The fragments of calls and voices in this film are drawn from field recordings of birds in the area, interviews with former residents and nature activists and a selection of species-specific, Malay bird pantuns, collated by writer Alfian Sa’at..Our method of representing the absent-presence of birds in this zone involved randomly sourcing online images from competitive bird groups of the 105 bird species in this patch and returning, with OHP transparencies of these images, to the GPS locations where the species were last seen or heard.” (The Migrant Ecologies Project)
The Migrant Ecologies Project is conceptualized by Lucy Davis, together with: Sound Designer, Zai Tang; Cinematographer & Editor, Kee Ya Ting. Editor, Daniel Hui & Design Studio Crop Singapore.
Birth of the Seanéma (Sasithorn Ariyavicha, 2004, 70mins)
Sasithorn edited this black and white silent film from many hours of footage she shot on DV looking intensely at Bangkok streets, aerial views, the shoreline, lapping waves, gestures, figures and faces. An invented alphabet inscription accompanies the film’s slow gliding rhythm. The arrangement of letters and the layering of images tells a fable of the sea as the milieu of all the memories of all the world’s beings. In an interview with film academic and writer Graiwoot Chulphongsathorn shortly after the film’s completion, the artist says of her approach to filmmaking, “I eventually realised that a viable method for me is to record an archive of images first and then subsequently turn those images into film.
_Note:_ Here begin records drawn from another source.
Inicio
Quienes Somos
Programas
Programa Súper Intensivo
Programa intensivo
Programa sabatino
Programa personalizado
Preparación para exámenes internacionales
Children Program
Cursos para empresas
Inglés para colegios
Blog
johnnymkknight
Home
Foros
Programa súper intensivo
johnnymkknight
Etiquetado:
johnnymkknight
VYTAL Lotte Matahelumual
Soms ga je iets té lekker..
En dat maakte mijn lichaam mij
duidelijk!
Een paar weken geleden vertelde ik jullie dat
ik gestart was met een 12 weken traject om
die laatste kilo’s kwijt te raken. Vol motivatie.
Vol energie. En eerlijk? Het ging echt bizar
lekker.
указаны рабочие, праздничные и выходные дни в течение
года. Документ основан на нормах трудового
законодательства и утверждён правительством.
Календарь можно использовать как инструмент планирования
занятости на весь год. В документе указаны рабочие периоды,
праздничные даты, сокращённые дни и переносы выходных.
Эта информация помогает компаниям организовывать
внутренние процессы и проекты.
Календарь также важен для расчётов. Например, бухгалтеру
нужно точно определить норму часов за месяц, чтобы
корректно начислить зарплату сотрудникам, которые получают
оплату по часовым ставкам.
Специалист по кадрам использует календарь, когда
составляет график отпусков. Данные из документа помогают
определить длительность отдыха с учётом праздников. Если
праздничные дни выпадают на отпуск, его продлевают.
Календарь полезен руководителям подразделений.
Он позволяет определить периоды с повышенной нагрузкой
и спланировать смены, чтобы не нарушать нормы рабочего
It’s a process of filmmaking that isn’t determined by a preconceived story or a narrative. The form of the film is determined by my affective response to the surrounding, the milieu, which then becomes film image. For this reason I have to be behind the camera myself. I’m directly relating and communicating with the particular environment I’m in, doing so primarily with the affective images I make.”
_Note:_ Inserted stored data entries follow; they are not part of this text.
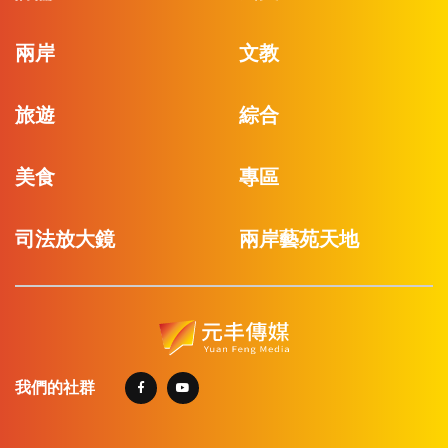
兩岸
文教
旅遊
綜合
美食
專區
司法放大鏡
兩岸藝苑天地
我們的社群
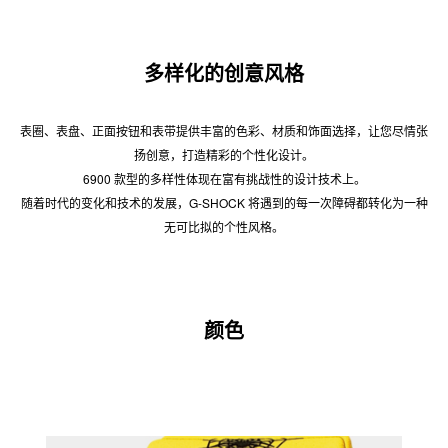
多样化的创意风格
表圈、表盘、正面按钮和表带提供丰富的色彩、材质和饰面选择，让您尽情张
扬创意，打造精彩的个性化设计。
6900 款型的多样性体现在富有挑战性的设计技术上。
随着时代的变化和技术的发展，G-SHOCK 将遇到的每一次障碍都转化为一种
无可比拟的个性风格。
颜色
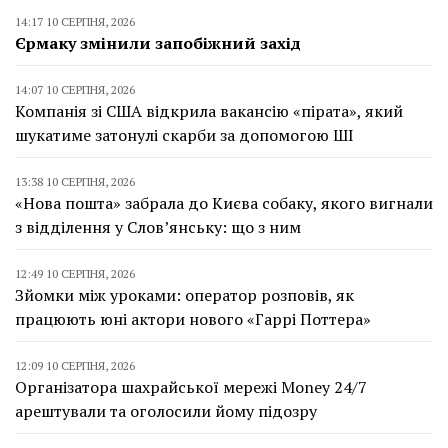
14:17 10 СЕРПНЯ, 2026
Єрмаку змінили запобіжний захід
14:07 10 СЕРПНЯ, 2026
Компанія зі США відкрила вакансію «пірата», який
шукатиме затонулі скарби за допомогою ШІ
13:38 10 СЕРПНЯ, 2026
«Нова пошта» забрала до Києва собаку, якого вигнали
з відділення у Слов’янську: що з ним
12:49 10 СЕРПНЯ, 2026
Зйомки між уроками: оператор розповів, як
працюють юні актори нового «Гаррі Поттера»
12:09 10 СЕРПНЯ, 2026
Організатора шахрайської мережі Money 24/7
арештували та оголосили йому підозру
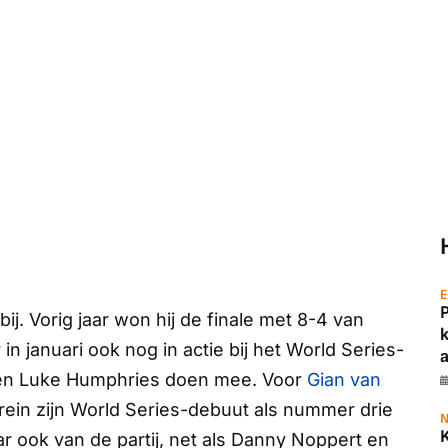
E
ij. Vorig jaar won hij de finale met 8-4 van
n januari ook nog in actie bij het World Series-
a
er en Luke Humphries doen mee. Voor
Gian van
ahrein zijn World Series-debuut als nummer drie
N
aar ook van de partij, net als Danny Noppert en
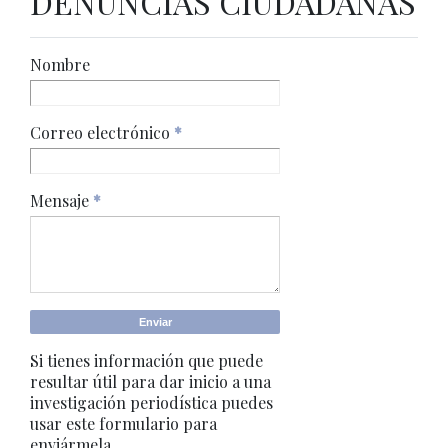
DENUNCIAS CIUDADANAS
Nombre
Correo electrónico
*
Mensaje
*
Si tienes información que puede
resultar útil para dar inicio a una
investigación periodística puedes
usar este formulario para
enviármela.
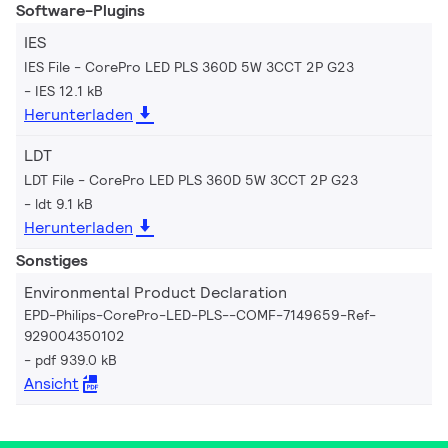
Software-Plugins
IES
IES File - CorePro LED PLS 360D 5W 3CCT 2P G23
IES 12.1 kB
Herunterladen
LDT
LDT File - CorePro LED PLS 360D 5W 3CCT 2P G23
ldt 9.1 kB
Herunterladen
Sonstiges
Environmental Product Declaration
EPD-Philips-CorePro-LED-PLS--COMF-7149659-Ref-
929004350102
pdf 939.0 kB
Ansicht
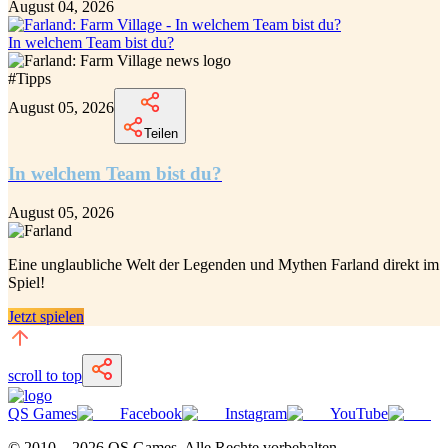
August 04, 2026
In welchem Team bist du?
#
Tipps
August 05, 2026
Teilen
In welchem Team bist du?
August 05, 2026
Eine unglaubliche
Welt der Legenden und Mythen Farland
direkt im
Spiel!
Jetzt spielen
scroll to top
QS Games
Facebook
Instagram
YouTube
© 2010—
2026
QS Games.
Alle Rechte vorbehalten.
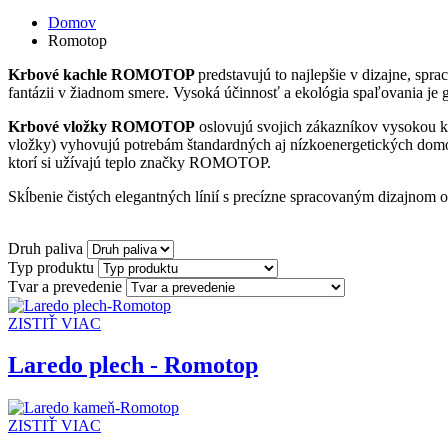
Domov
Romotop
Krbové kachle
ROMOTOP
predstavujú to najlepšie v dizajne, spr
fantázii v žiadnom smere. Vysoká účinnosť a ekológia spaľovania j
Krbové vložky ROMOTOP
oslovujú svojich zákazníkov vysokou k
vložky) vyhovujú potrebám štandardných aj nízkoenergetických dom
ktorí si užívajú teplo značky ROMOTOP.
Skĺbenie čistých elegantných línií s precízne spracovaným dizajnom 
Druh paliva
Typ produktu
Tvar a prevedenie
ZISTIŤ VIAC
Laredo plech - Romotop
ZISTIŤ VIAC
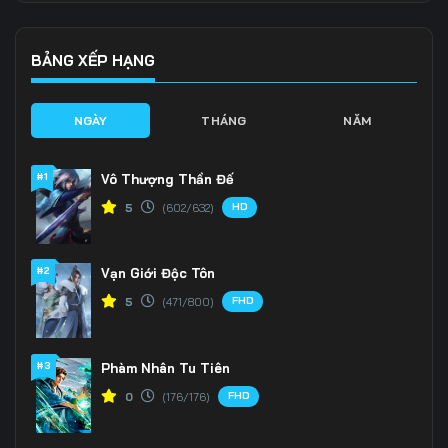
136
137
138
139
140
141
BẢNG XẾP HẠNG
142
143
144
NGÀY
THÁNG
NĂM
145
146
147
#1
Vô Thượng Thần Đế
148
149
150
HD
5
(602/632)
151
152
153
#2
Vạn Giới Độc Tôn
154
155
156
FHD
5
(471/800)
157
158
159
160
161
162
#3
Phàm Nhân Tu Tiên
FHD
0
(176/176)
163
164
165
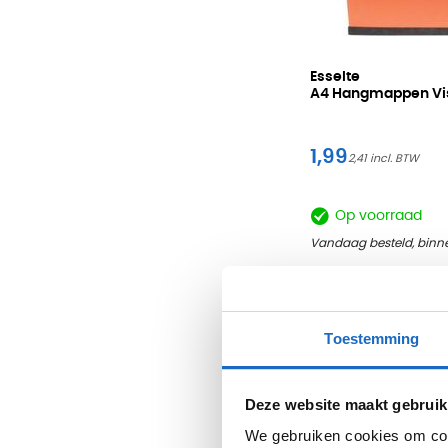
Esselte
A4 Hangmappen Vis
1,99
2,41
Op voorraad
Vandaag besteld, binne
Toestemming
Deze website maakt gebruik
We gebruiken cookies om cont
Curated by May Adadol Ingawanij
Artists
The Migrant Ecologies Project was founded in 2009 as an umbrella for collaborative, transdisciplinary inquiries into questions of art, ecology and more than human connections, primarily but not exclusively in Southeast Asia.
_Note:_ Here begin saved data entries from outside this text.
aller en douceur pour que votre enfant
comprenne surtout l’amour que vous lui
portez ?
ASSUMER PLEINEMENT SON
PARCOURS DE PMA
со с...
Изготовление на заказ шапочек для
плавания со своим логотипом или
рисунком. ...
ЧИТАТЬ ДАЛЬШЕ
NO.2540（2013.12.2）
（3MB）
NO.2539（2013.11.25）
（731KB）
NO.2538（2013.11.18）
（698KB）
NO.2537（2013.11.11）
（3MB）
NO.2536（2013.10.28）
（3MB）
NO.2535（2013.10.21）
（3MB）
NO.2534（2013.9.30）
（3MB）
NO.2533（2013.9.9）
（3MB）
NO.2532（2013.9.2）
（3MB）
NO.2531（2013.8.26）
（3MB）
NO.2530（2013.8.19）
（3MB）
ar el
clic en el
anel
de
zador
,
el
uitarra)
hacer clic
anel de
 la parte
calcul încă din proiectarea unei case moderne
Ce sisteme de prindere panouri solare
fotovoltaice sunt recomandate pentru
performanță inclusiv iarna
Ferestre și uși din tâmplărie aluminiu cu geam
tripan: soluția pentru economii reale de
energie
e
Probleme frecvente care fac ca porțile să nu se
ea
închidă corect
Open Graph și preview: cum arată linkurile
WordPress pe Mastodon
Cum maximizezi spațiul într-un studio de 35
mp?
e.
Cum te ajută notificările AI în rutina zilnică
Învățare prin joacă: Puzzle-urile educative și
Lucy Davis is a visual artist, art writer and founder of The Migrant Ecologies Project. Her transdisciplinary practice encircles plant genetics, tree lore and bird song as well as art/science, naturecultures, memory, materiality, narrative environments, and pyscho-ecologies of resilience. She is currently Professor of Artistic Practices in Visual Cultures, Curating and Contemporary Art at Aalto University, Finland where she serves as Deputy Head of the programme.
Sasitorn Arayavicha is an artist-filmmaker based in Thailand. Her body of work was recently the subject of a retrospective at the 7th Bangkok Experimental Film Festival (2025).